-- Input records follows --

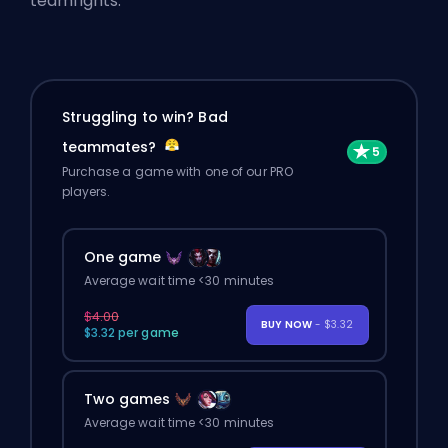
teamfights.
Struggling to win? Bad
teammates?
Purchase a game with one of our PRO
players.
One game
Average wait time <30 minutes
$4.00
BUY NOW
- $3.32
$3.32 per game
Two games
Average wait time <30 minutes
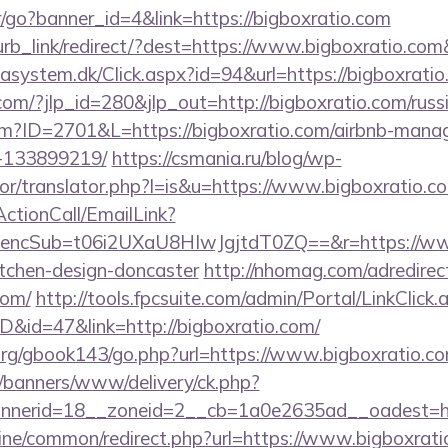
er/go?banner_id=4&link=https://bigboxratio.com
lurb_link/redirect/?dest=https://www.bigboxratio.co
asystem.dk/Click.aspx?id=94&url=https://bigboxrati
com/?jlp_id=280&jlp_out=http://bigboxratio.com/russ
.cfm?ID=2701&L=https://bigboxratio.com/airbnb-man
-133899219/
https://csmania.ru/blog/wp-
tor/translator.php?l=is&u=https://www.bigboxratio.c
ActionCall/EmailLink?
cSub=t06i2UXaU8HIwJgjtdT0ZQ==&r=https://www.
itchen-design-doncaster
http://nhomag.com/adredirec
com/
http://tools.fpcsuite.com/admin/Portal/LinkClick.
ID&id=47&link=http://bigboxratio.com/
rg/gbook143/go.php?url=https://www.bigboxratio.co
/banners/www/delivery/ck.php?
nerid=18__zoneid=2__cb=1a0e2635ad__oadest=htt
online/common/redirect.php?url=https://www.bigboxrati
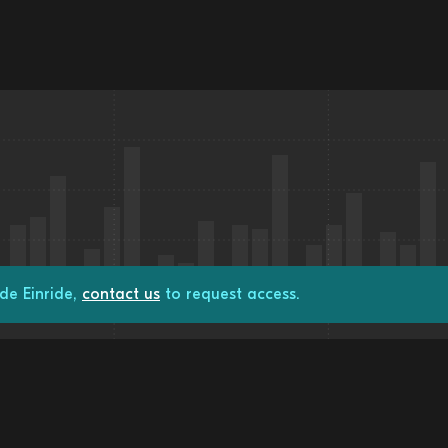
de Einride,
contact us
to request access.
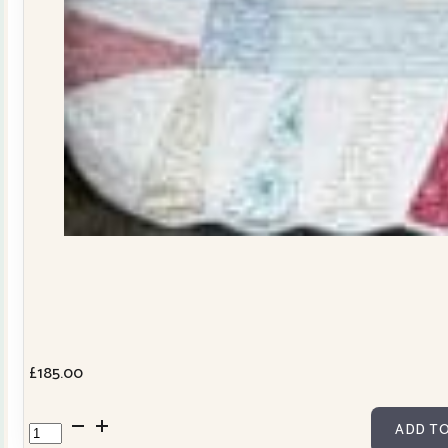
£
185.00
Dresden
ADD TO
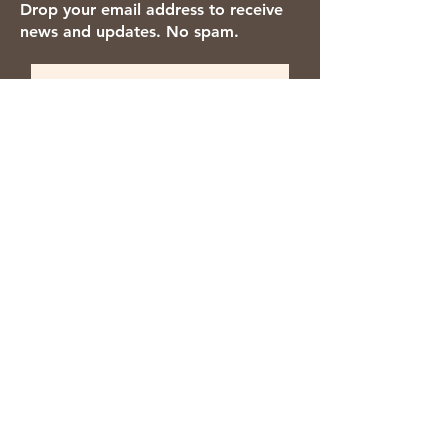
Drop your email address to receive
news and updates. No spam.
Thanks for subscribing!
We accept the following payment
methods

-- Input records concluded --

▶ _Problem requirements_
Report the number of lines in the listing above that include the word "redirect", and nothing else.

▶ _Final answer_
2